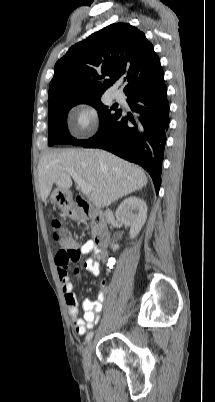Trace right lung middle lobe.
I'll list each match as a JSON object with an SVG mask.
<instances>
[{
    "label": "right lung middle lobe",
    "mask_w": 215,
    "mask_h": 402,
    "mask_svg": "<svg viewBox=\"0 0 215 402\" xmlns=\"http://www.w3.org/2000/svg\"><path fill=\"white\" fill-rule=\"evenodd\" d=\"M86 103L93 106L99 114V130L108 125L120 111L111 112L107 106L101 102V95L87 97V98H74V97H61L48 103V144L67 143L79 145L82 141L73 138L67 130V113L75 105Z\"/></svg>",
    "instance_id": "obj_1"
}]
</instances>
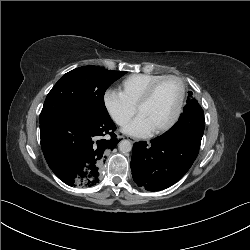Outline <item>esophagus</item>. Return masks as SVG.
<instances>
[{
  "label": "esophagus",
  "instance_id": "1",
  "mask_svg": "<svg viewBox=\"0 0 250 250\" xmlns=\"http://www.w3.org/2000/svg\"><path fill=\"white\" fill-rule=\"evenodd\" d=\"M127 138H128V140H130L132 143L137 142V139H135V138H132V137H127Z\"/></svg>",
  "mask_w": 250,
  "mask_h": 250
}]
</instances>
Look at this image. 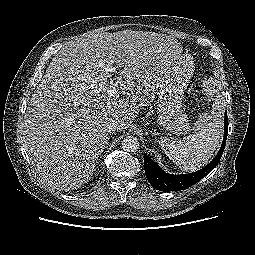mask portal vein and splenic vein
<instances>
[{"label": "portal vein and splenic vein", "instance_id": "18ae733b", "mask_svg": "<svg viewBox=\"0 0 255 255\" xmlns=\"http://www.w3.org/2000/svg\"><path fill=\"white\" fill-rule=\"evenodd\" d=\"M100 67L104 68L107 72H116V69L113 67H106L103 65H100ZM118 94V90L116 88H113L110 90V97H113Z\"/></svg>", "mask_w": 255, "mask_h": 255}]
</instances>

────────────────

Only a number should be returned: the count of lines above that include "fill".

- EXERCISE RESULT: 3